Looks like NU is doing well
Look into improving Academic programs in school’s and colleges including employments. Hire teachers with Qualifications and Experience, and who are welling to teach in classes in Academic programs NOT programs relevant to Students learning i.e. cooking, cultural programs, outdoor activities or games in classes. Today school’s in Nunavut is becoming of a circus without structure’s in place or coordination.
What are basic’s taught in classes and is it related to students learning to succeed in post-secondary programs? What are curriculum programs taught in classes? Can a student read and write and do mathematics in order to apply for post-secondary? These are basics where Education should focus on to identify weaknesses and challenges in Education. Suggestions!?!

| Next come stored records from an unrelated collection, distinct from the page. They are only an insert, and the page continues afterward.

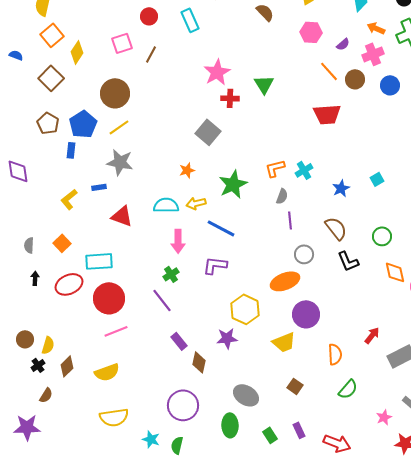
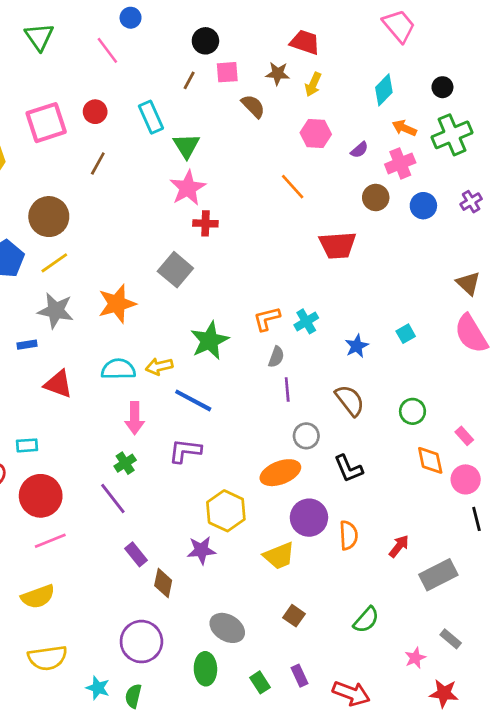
pink square: (122, 43) -> (46, 123), moved, size x1.4
orange line: (329, 71) -> (293, 187), moved
green triangle: (264, 84) -> (186, 146), moved
orange star: (187, 170) -> (117, 304), moved, size x1.8
cyan rectangle: (99, 261) -> (27, 445), size x0.6
black L-shape: (348, 261) -> (348, 469), moved
orange semicircle: (335, 354) -> (348, 535), moved

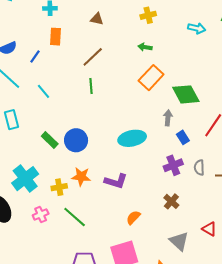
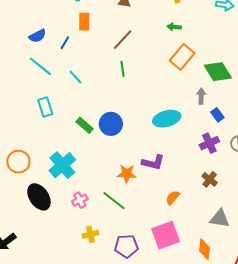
orange star: (81, 177) -> (127, 174), moved
yellow cross: (59, 187) -> (90, 234), moved
gray triangle: (179, 241) -> (220, 219), turned -30

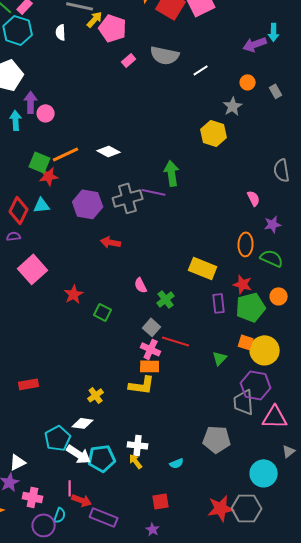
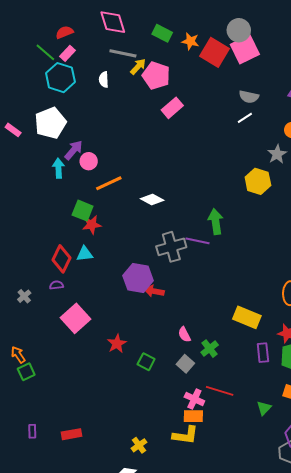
gray semicircle: (165, 55) -> (249, 97), moved, size x0.7
pink rectangle: (129, 60) -> (172, 108), size x1.5
purple arrow: (31, 102) -> (74, 150), turned 40
orange line: (66, 154) -> (109, 183), moved
purple hexagon: (88, 204) -> (138, 278), moved
gray square: (152, 327) -> (185, 364), moved

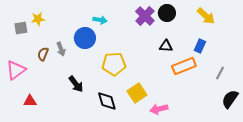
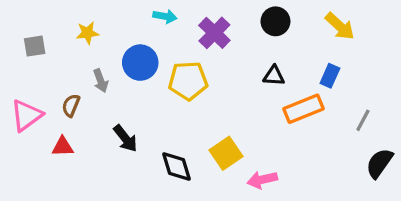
purple cross: (145, 16) -> (214, 33), moved
yellow star: (38, 19) -> (87, 33), moved
cyan arrow: (100, 20) -> (165, 16), moved
brown semicircle: (43, 54) -> (71, 105), moved
yellow pentagon: (114, 64) -> (188, 81), moved
red triangle: (30, 101) -> (63, 147), moved

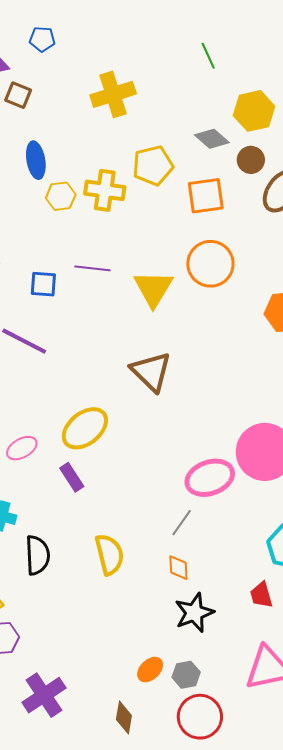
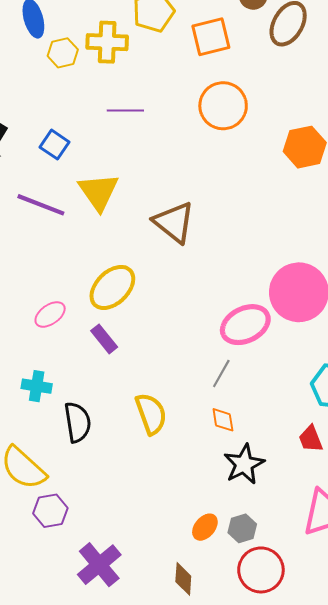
purple line: (92, 268) -> (125, 111), moved
blue square: (43, 284) -> (54, 145), turned 36
yellow triangle: (153, 289) -> (99, 192), moved

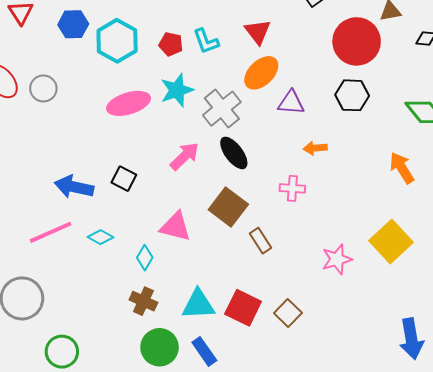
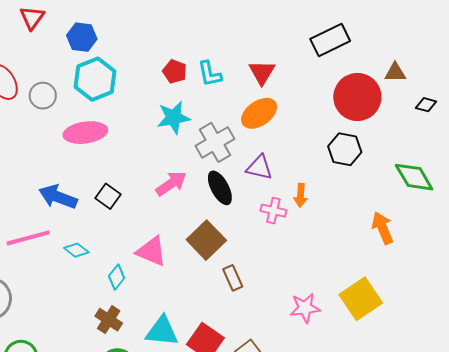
cyan hexagon: (117, 41) -> (95, 79), moved
pink ellipse: (129, 103) -> (85, 133), moved
purple triangle: (291, 103) -> (259, 167), moved
orange arrow: (315, 148) -> (301, 195), turned -90
pink cross: (292, 188) -> (273, 211), moved

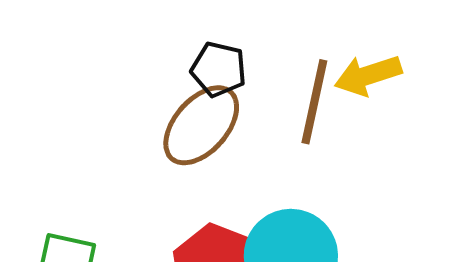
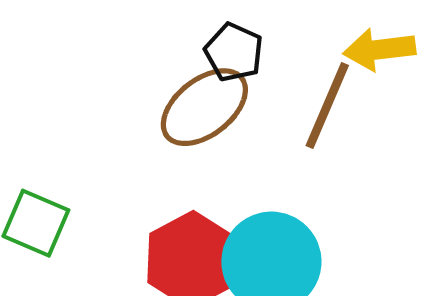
yellow arrow: (368, 75) -> (379, 49), moved

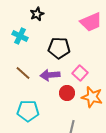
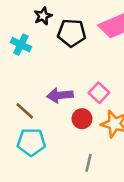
black pentagon: (59, 48) -> (72, 33), moved
brown line: (23, 73) -> (25, 111), moved

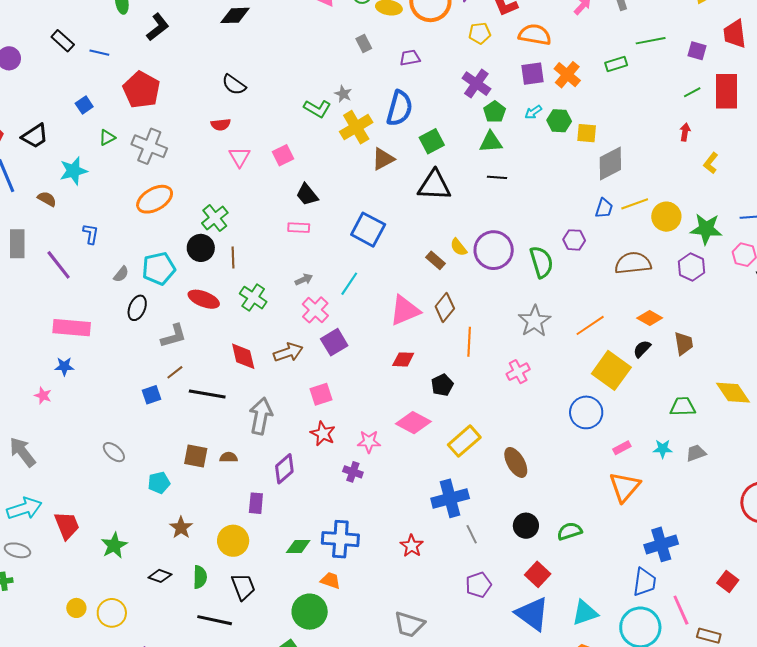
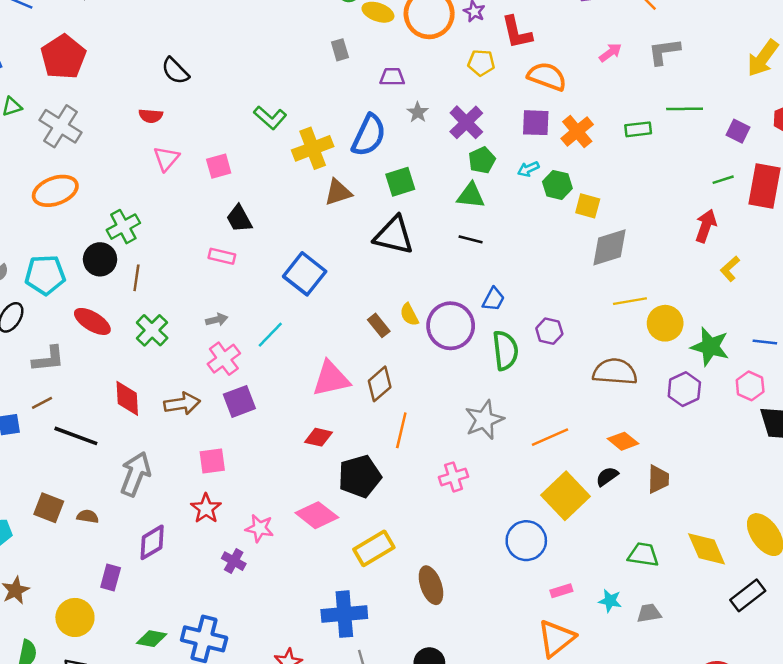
gray star: (343, 94) -> (418, 112), moved
red arrow: (685, 132) -> (706, 226), size x1.5
blue trapezoid: (604, 208) -> (493, 299), moved
black pentagon: (442, 385) -> (360, 476), size x1.6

I have questions about NTI’s proposal for a rapid transition to Inuktut as Language of Instruction (LOI). Theoretically, if all communities had Inuktut as the LOI, and Inuktut is being spoken at home, then Nunavut residents will have to then take up English as a second language. This puts Inuit at a distinct disadvantage for participating in the larger Canadian and global economies. Has this been thought through? Given the poor school attendance rates, should a return to 100% Inuktut speaking communities be the goal? Is that really what’s best for future generations, or is it based in sentimentality and a fear of losing the language. I wonder if there are more balanced models of language preservation that don’t set up new barriers to young Inuit to thrive in the larger world.
The other big topic I see not discussed is the student attendance problem. From my view, the lack of attendance is not only due to Southern/irrelevant curricula, but also due to traditional culture values that did not esteem formal education. When elders would rather see their grandchildren learn traditional skills, combined with parents who also don’t have any higher education, combined with local job opportunities that also don’t require education… what is the point of staying in school? There are so many forces working against student attendance.

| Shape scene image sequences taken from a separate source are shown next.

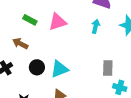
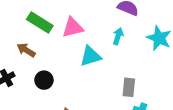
green rectangle: (30, 20) -> (40, 23), size x1.5
cyan triangle: (59, 69) -> (90, 56), moved

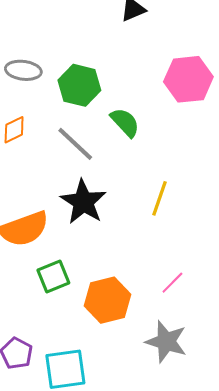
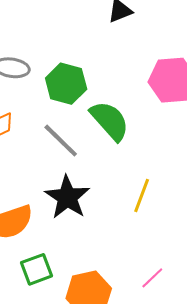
green semicircle: (125, 122) -> (110, 121), size x1.4

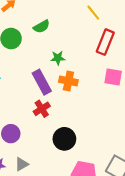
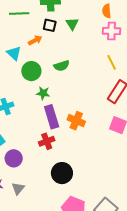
green star: (58, 58) -> (43, 93), moved
gray triangle: (22, 164) -> (18, 188), turned -32

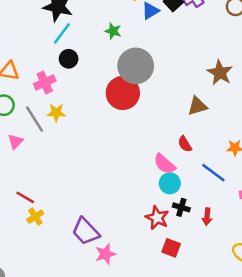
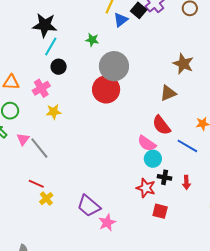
gray line: (35, 119) -> (39, 148), moved
red semicircle: (185, 144) -> (161, 125), size x1.5

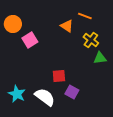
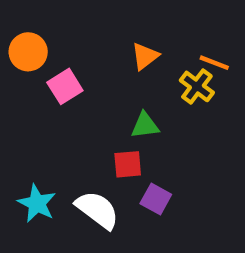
orange line: (85, 16) -> (214, 63), moved
orange triangle: (67, 26) -> (145, 56), turned 48
green triangle: (100, 58) -> (145, 125), moved

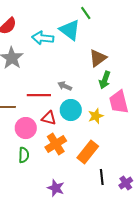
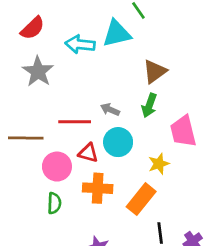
cyan triangle: (70, 30) -> (117, 34), turned -50
green arrow: (105, 80) -> (149, 105), moved
yellow star: (96, 116) -> (159, 164), moved
orange cross: (56, 144) -> (98, 188), turned 35

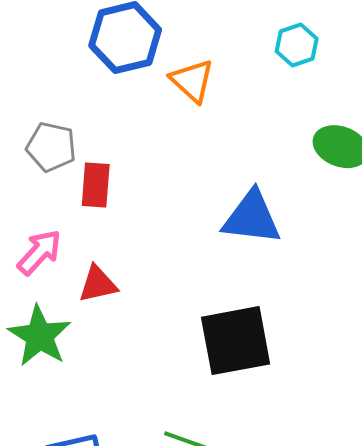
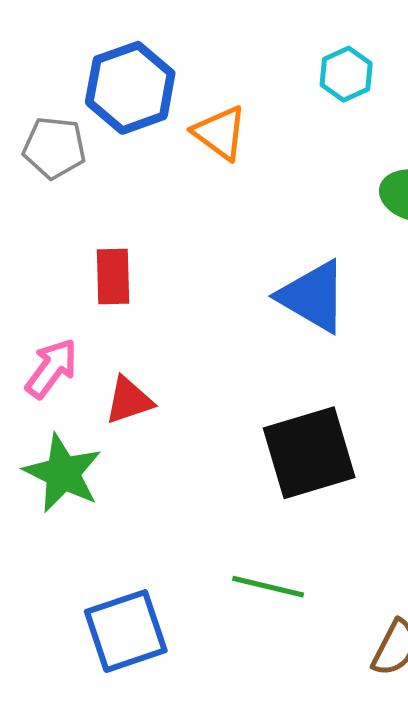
gray pentagon: (51, 147) -> (54, 148), moved
blue triangle: (252, 218) -> (313, 296), turned 30

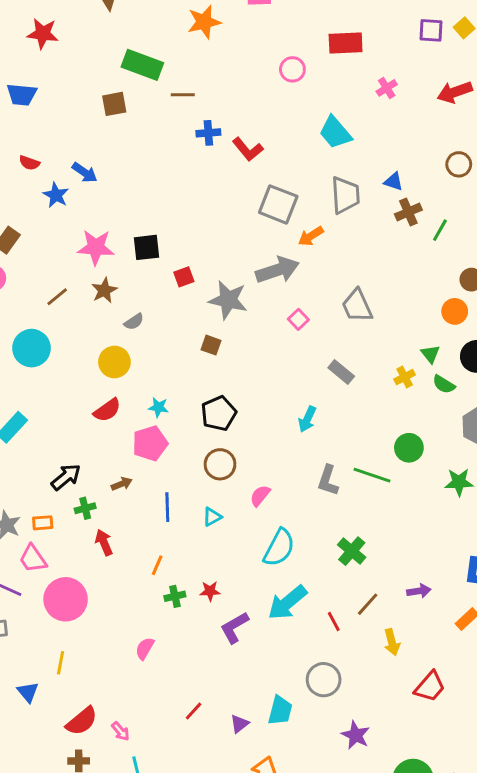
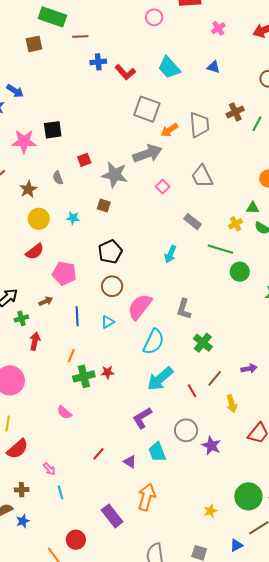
cyan trapezoid: (335, 132) -> (169, 68), moved
blue triangle: (394, 181) -> (214, 67), moved
gray trapezoid: (345, 195) -> (199, 125), moved
black square: (146, 247) -> (53, 130), moved
brown star: (104, 290) -> (28, 189), moved
gray semicircle: (134, 322) -> (58, 178), moved, turned 104
green triangle: (430, 354) -> (253, 208), turned -48
cyan star: (158, 407) -> (73, 218), moved
pink pentagon: (150, 443) -> (64, 273), turned 30
green line: (372, 475) -> (220, 249), moved
gray L-shape: (328, 480) -> (184, 309), moved
pink semicircle: (260, 496) -> (140, 307), size x1.8
red arrow: (104, 542) -> (35, 341), turned 36
green cross: (175, 596) -> (84, 376), size x1.5
purple L-shape: (234, 628) -> (142, 418), moved
pink semicircle: (145, 648) -> (64, 412), turned -77
cyan trapezoid: (280, 710) -> (157, 452), turned 145
red semicircle: (82, 721) -> (18, 449), moved
purple triangle: (239, 724) -> (130, 462), turned -48
purple star: (356, 735) -> (211, 446), moved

Traditional Inuit values esteem preparing for the future, but on the ground, that looks like food, shelter and clothing. The traditional mindset is extremely different than the Southern mindset of thinking decades in advance, pushing students to build toward post-secondary education, encouraging children to think about what they want to be when they grow up… the cultural differences around education incentives are profoundly important to this challenge.
All of this makes me wonder, what is the goal of the Inuit? Schools and structured education are a European invention. Should success for an Inuit society mean success by Southern standards, of education, employment, career, and home ownership? Which aspects of Southern “success” should Inuit include in their vision for their society? This is a high-level conversation that I have not seen. And without a long-term vision of how a modern Inuit culture looks, debates over how to move forward will always ensue.

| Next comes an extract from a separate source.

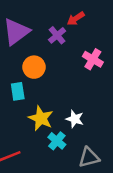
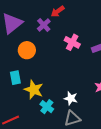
cyan rectangle: (18, 91) -> (15, 78), moved
white star: (75, 119) -> (71, 98), moved

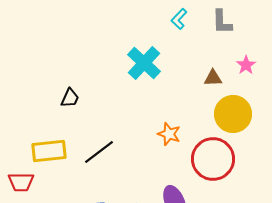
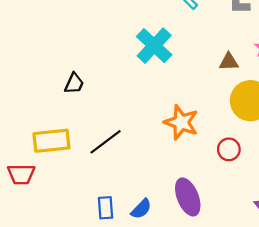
orange star: (169, 134) -> (181, 122), size x1.4
red circle: (213, 159) -> (229, 149), size x0.5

Further challenging here is that Inuit, like any group, are not homogeneous in their desires, perspectives and opinions. Some would prioritize economic development with all the comforts and conveniences of the South, while others would prefer a simpler like still focused on traditional values. I don’t believe that NTI or any organization can put forward a plan that “represents all Inuit”, because “all Inuit” would never agree on a single vision.